Comment This is a popular myth (Score 3, Informative) 196

As with many such things, it's complicated.

Robert Goddard pioneered the liquid fueled rockets (as opposed to the solid fueled rockets everybody else had been playing with since the invention of gunpowder) in the United States. Goddard published some of his work and became somewhat known to people interested in the subject, but he had no big backing (certainly no government agency support) and so most people knew little to nothing about him and his work.

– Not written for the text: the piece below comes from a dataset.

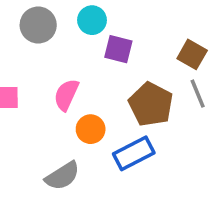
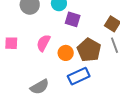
orange circle: (91, 129) -> (66, 53), moved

A young Werner Von Braun, in a Germany under extreme arms limitations post-WWII, found himself playing with small rockets in a country that wanted to re0build its military but was under those restrictions and then realized the restrictions said nothing about rockets - so government support and enthusiasm for rockets was a positive thing for him. Von Braun was aware of Goddard and almost certainly read Goddard's stuff, but it would have been more inspirational to him rather than a technical reference library, providing info on what could be done and approaches to take, but not specifics. The German government did have at least one spy in the US who reported to Berlin on Goddard's work, but it appears to have been rather amateurish, more like a guy living in a foreign land and justifying his expenses by reporting stuff easily obtained. At the end of WWII, Von Braun decided it would be better to surrender to the Americans than the Russians and therefore the US ended up with most of the brains of the German program, which lead to the myth that America only got to the moon because of the Germans. But when Von Braun was asked, by his new American benefactors, where he got his stuff, he essentially pointed at Goddard, which lead to the myth that Goddard was the guy who really put us on the moon, and was a claim Goddard embraced to the end of his life.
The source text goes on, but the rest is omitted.